[Start of section]

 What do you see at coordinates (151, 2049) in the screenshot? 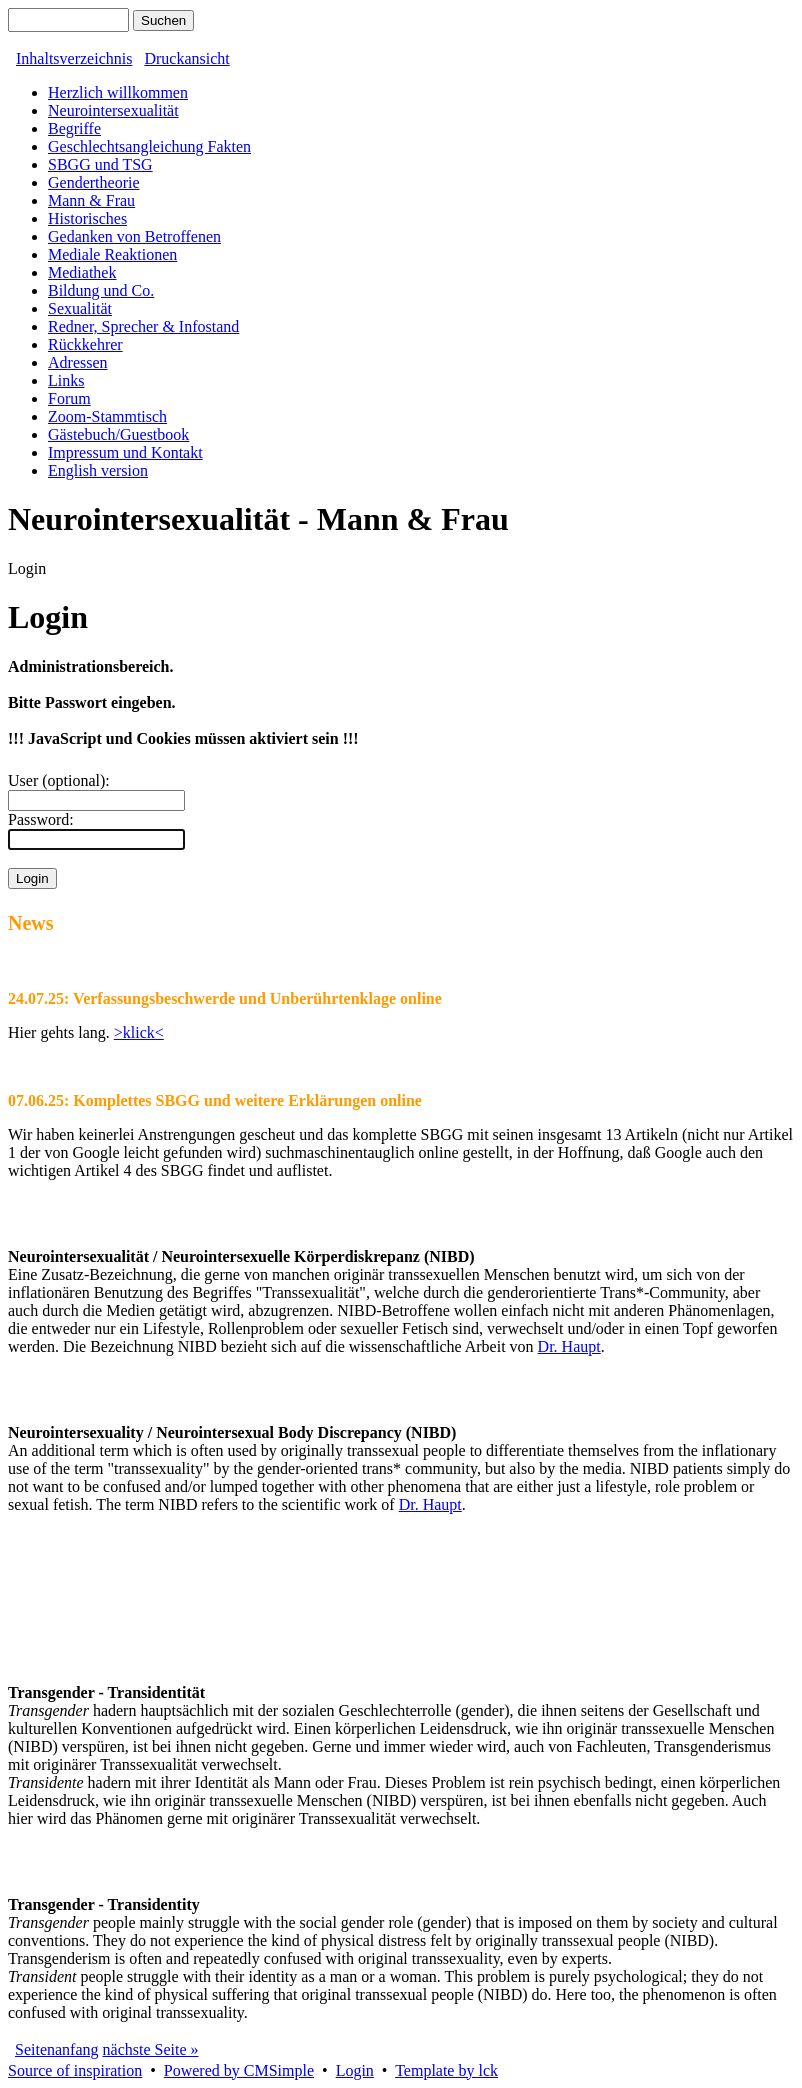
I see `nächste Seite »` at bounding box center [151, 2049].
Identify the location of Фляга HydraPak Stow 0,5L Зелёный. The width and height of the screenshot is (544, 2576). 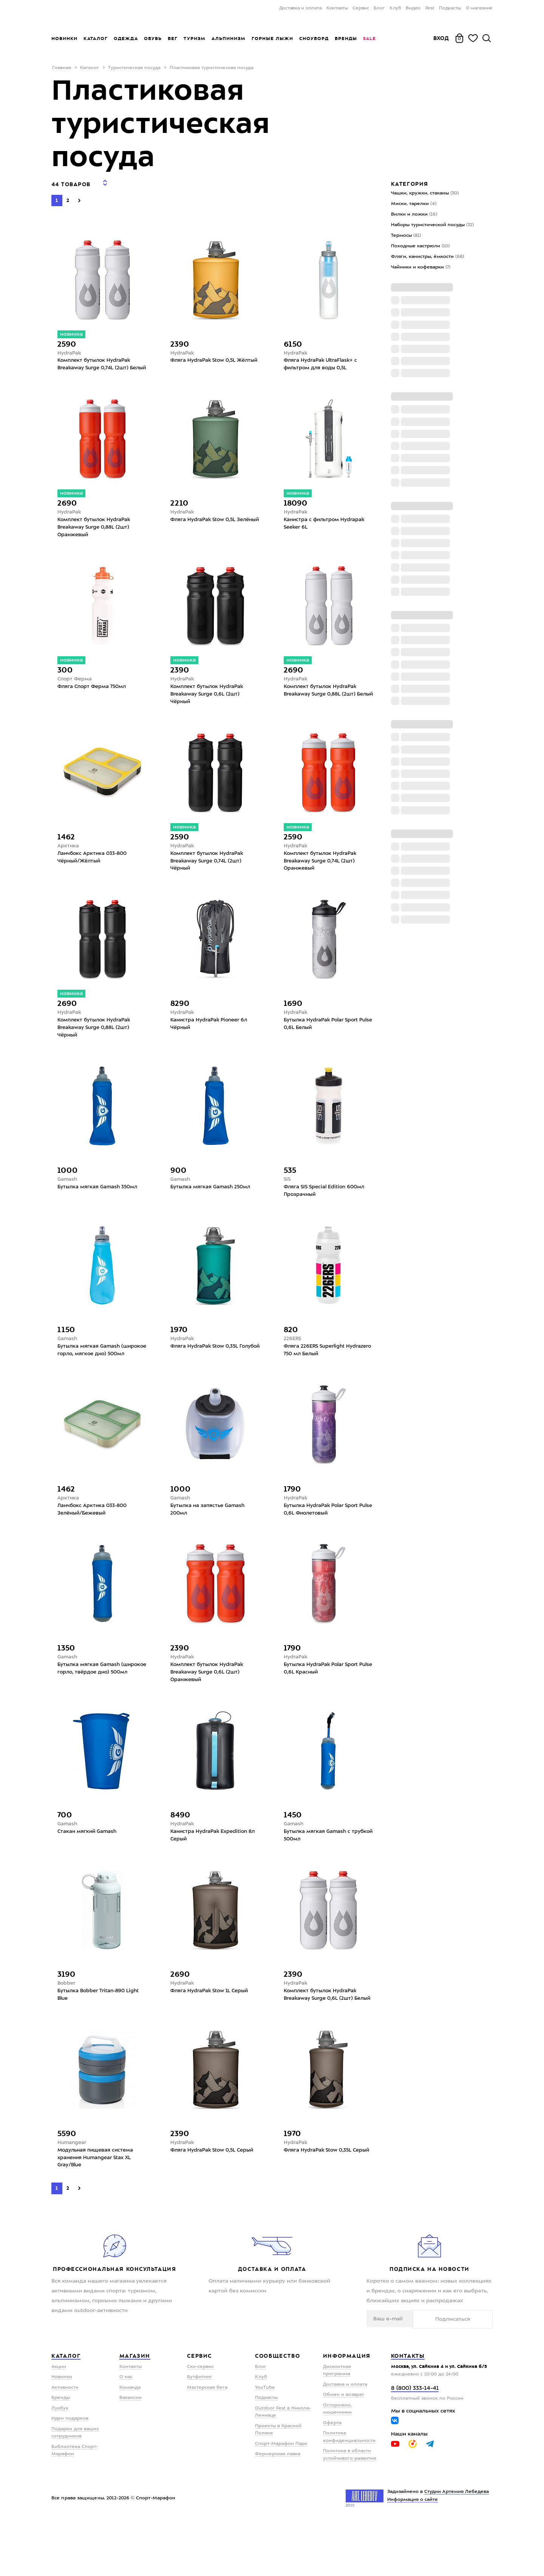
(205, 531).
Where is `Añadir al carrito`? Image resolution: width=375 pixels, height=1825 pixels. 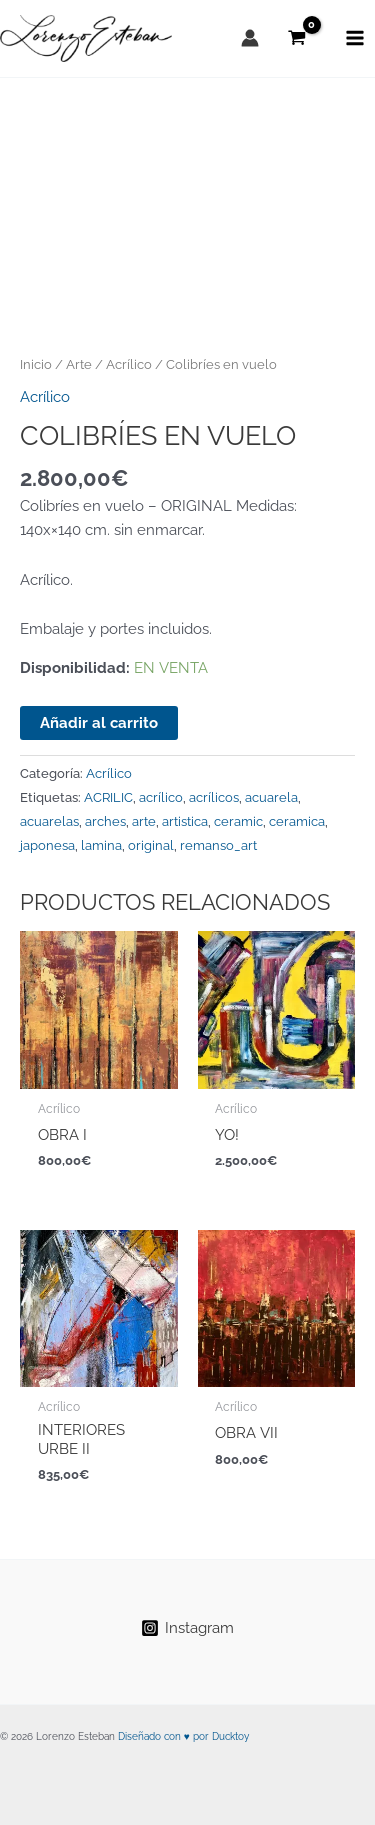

[End of section]
[Start of section]

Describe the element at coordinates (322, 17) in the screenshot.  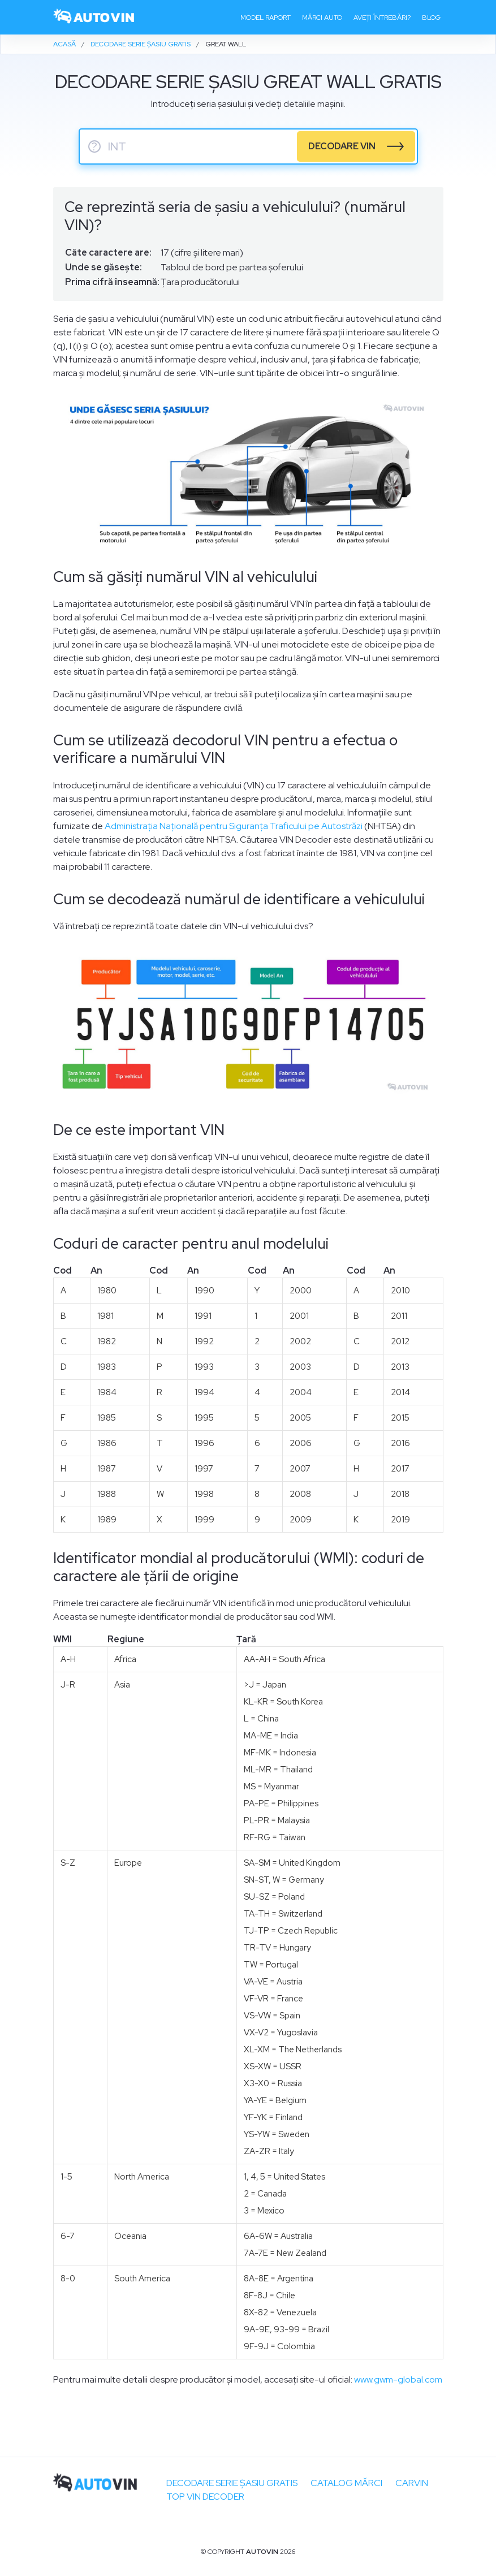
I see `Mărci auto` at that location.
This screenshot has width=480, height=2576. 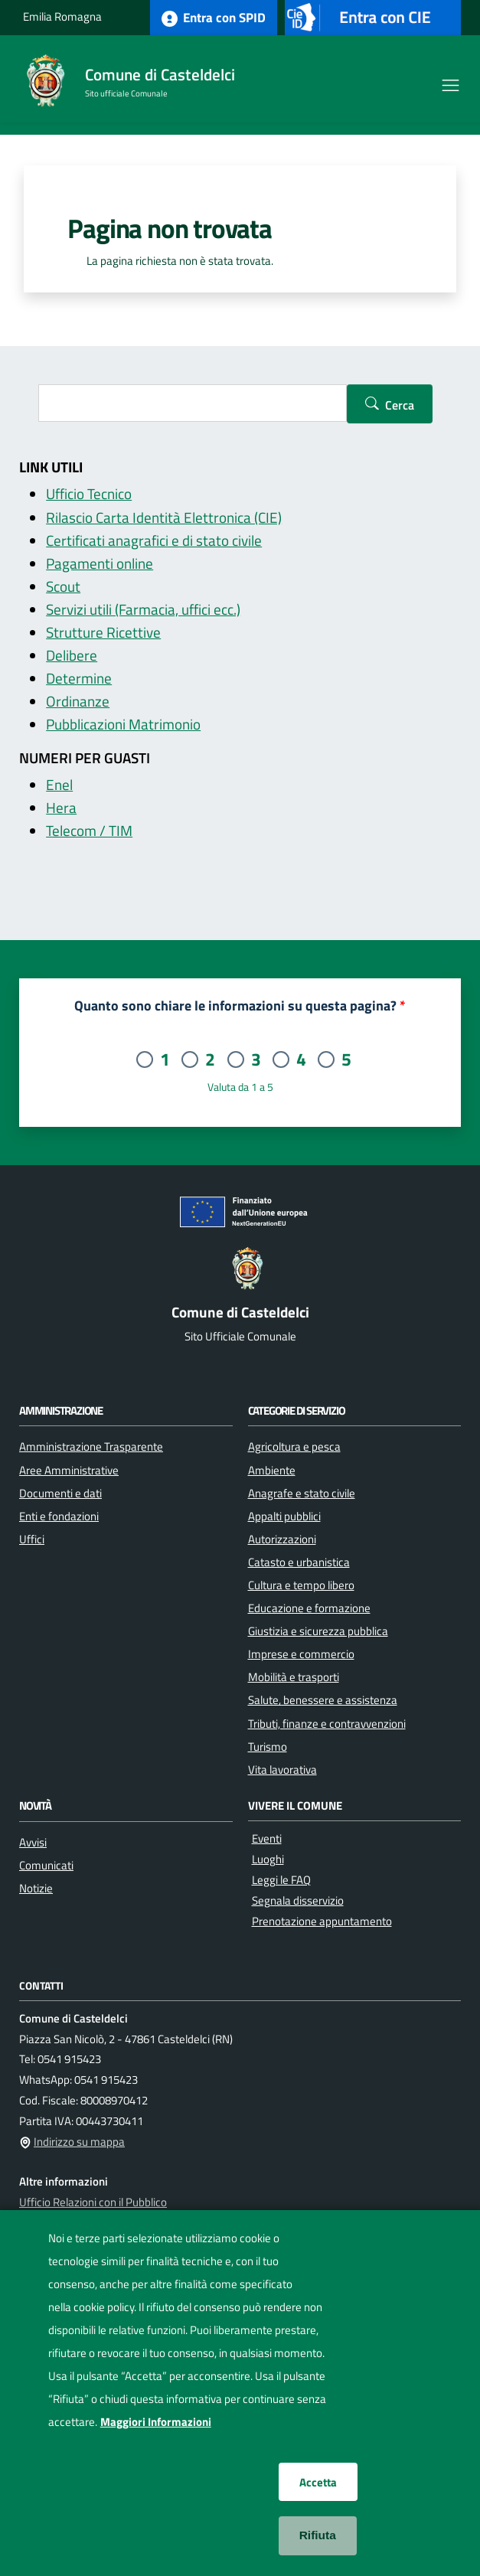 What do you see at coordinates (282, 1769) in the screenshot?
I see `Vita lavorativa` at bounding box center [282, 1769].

[End of section]
[Start of section]

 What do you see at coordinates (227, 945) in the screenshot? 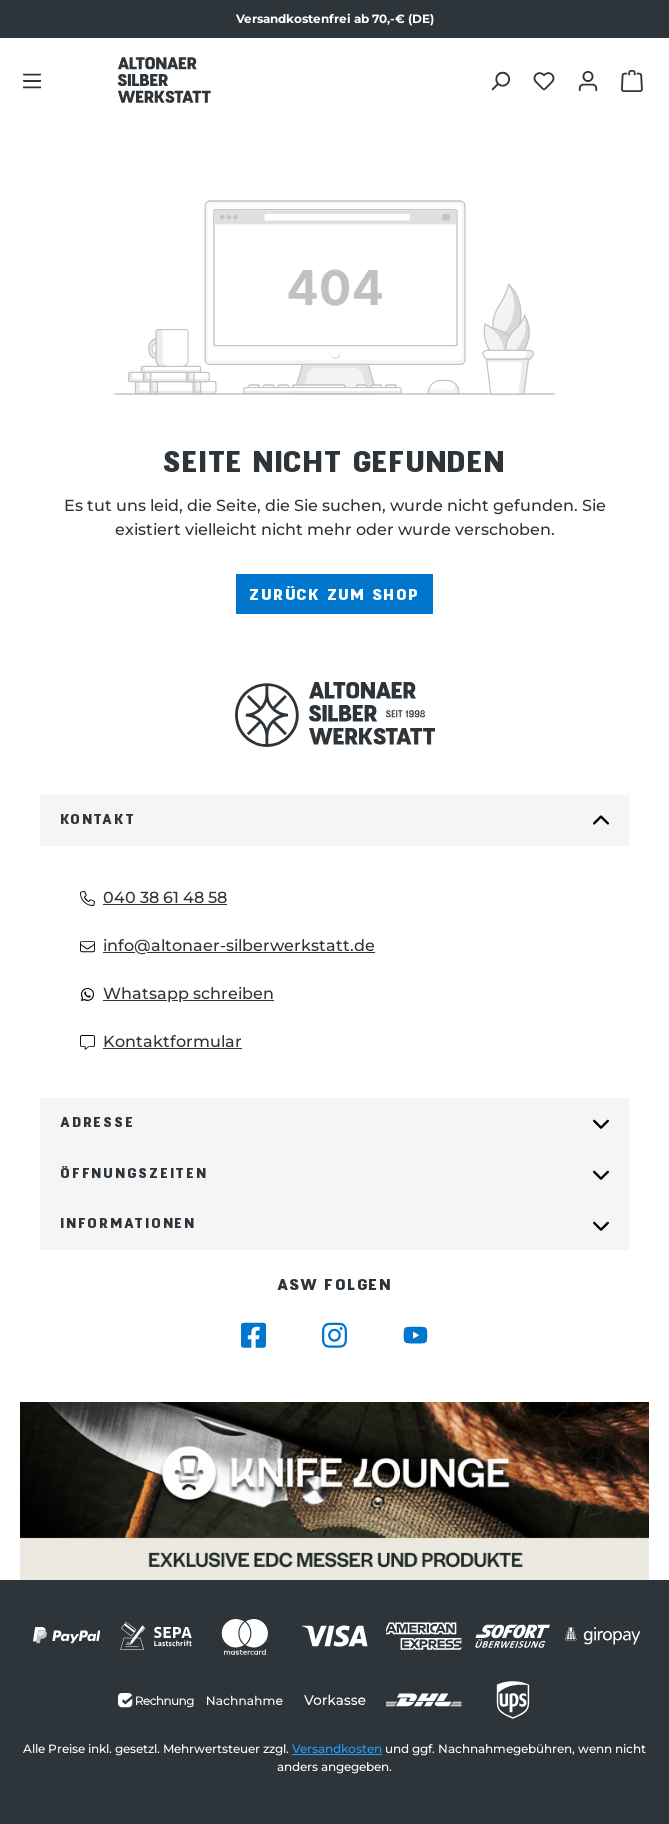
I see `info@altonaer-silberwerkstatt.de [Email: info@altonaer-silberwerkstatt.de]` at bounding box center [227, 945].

[End of section]

• **PROBLEM DESCRIPTION**
Each line above starting at the one holding "What do you see at coordinates (151, 2049)" and ending at the one holding "pixels, height=1825 pixels." should be set down exactly as it stands, both ends included, with no pictures.

• **SOLVED PROBLEM**
 What do you see at coordinates (151, 2049) in the screenshot? 
I see `nächste Seite »` at bounding box center [151, 2049].
Identify the location of Фляга HydraPak Stow 0,5L Зелёный. The width and height of the screenshot is (544, 2576). 
(205, 531).
Where is `Añadir al carrito`? Image resolution: width=375 pixels, height=1825 pixels. 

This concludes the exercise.